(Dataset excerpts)
■ ■ ■ ■ ■

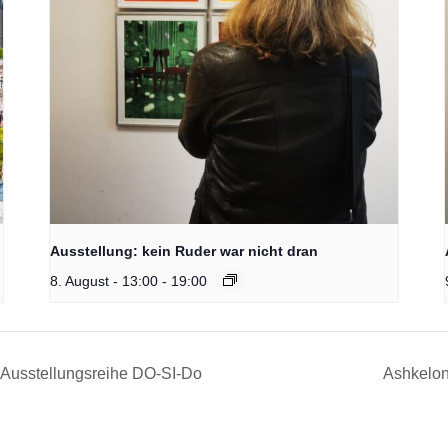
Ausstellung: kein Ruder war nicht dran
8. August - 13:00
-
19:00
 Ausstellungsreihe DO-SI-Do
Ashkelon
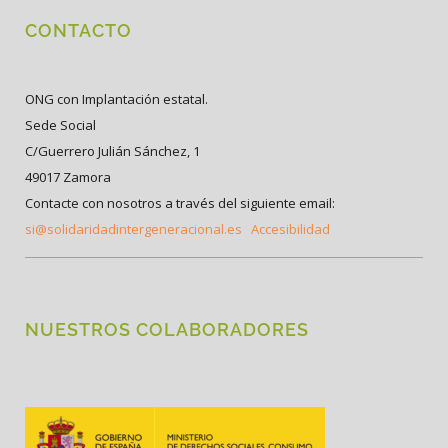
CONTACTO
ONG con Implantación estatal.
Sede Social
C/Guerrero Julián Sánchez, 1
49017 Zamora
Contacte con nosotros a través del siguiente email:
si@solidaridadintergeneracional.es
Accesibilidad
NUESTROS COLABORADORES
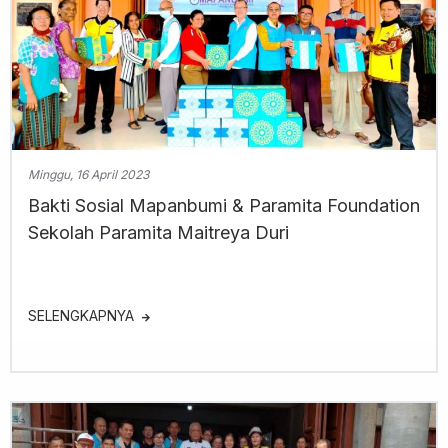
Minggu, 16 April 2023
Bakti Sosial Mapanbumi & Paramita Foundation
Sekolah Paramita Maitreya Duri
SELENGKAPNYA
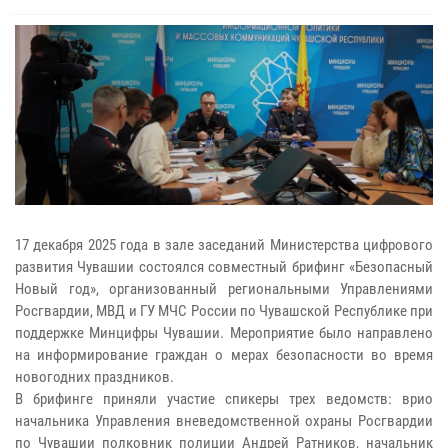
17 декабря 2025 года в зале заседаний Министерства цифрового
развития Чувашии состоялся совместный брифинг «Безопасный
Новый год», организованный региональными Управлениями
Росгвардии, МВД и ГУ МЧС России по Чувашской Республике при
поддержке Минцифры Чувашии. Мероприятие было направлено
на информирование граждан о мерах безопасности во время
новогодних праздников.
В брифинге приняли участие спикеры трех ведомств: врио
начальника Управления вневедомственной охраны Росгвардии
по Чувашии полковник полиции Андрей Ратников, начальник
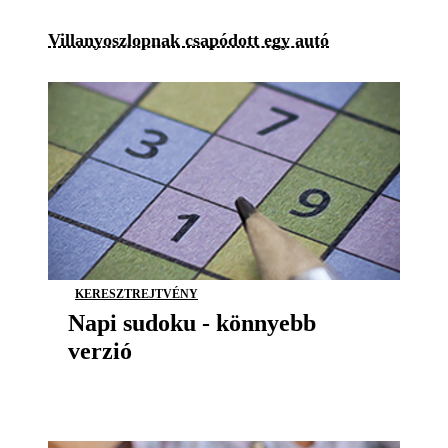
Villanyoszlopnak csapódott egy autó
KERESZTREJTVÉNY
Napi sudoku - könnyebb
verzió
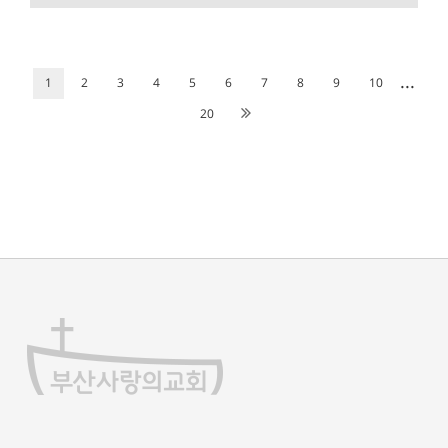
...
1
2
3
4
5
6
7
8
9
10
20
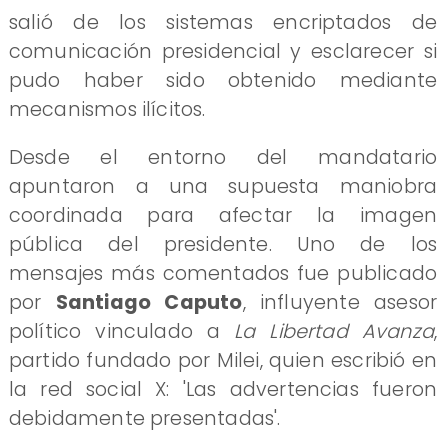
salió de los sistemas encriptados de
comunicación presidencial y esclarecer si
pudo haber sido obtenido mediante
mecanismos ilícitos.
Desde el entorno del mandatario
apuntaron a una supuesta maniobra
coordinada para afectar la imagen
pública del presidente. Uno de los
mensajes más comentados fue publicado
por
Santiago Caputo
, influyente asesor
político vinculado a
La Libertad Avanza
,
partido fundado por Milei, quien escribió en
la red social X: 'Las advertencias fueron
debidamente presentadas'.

■ ■ ■ ■ ■

Return every line of the records exactly as given, pictures excluded.

Response below:
Ausstellung: kein Ruder war nicht dran
8. August - 13:00
-
19:00
 Ausstellungsreihe DO-SI-Do
Ashkelon
CONTACTO
ONG con Implantación estatal.
Sede Social
C/Guerrero Julián Sánchez, 1
49017 Zamora
Contacte con nosotros a través del siguiente email:
si@solidaridadintergeneracional.es
Accesibilidad
NUESTROS COLABORADORES
Minggu, 16 April 2023
Bakti Sosial Mapanbumi & Paramita Foundation
Sekolah Paramita Maitreya Duri
SELENGKAPNYA
17 декабря 2025 года в зале заседаний Министерства цифрового
развития Чувашии состоялся совместный брифинг «Безопасный
Новый год», организованный региональными Управлениями
Росгвардии, МВД и ГУ МЧС России по Чувашской Республике при
поддержке Минцифры Чувашии. Мероприятие было направлено
на информирование граждан о мерах безопасности во время
новогодних праздников.
В брифинге приняли участие спикеры трех ведомств: врио
начальника Управления вневедомственной охраны Росгвардии
по Чувашии полковник полиции Андрей Ратников, начальник
Villanyoszlopnak csapódott egy autó
KERESZTREJTVÉNY
Napi sudoku - könnyebb
verzió
...
1
2
3
4
5
6
7
8
9
10
20
salió de los sistemas encriptados de
comunicación presidencial y esclarecer si
pudo haber sido obtenido mediante
mecanismos ilícitos.
Desde el entorno del mandatario
apuntaron a una supuesta maniobra
coordinada para afectar la imagen
pública del presidente. Uno de los
mensajes más comentados fue publicado
por
Santiago Caputo
, influyente asesor
político vinculado a
La Libertad Avanza
,
partido fundado por Milei, quien escribió en
la red social X: 'Las advertencias fueron
debidamente presentadas'.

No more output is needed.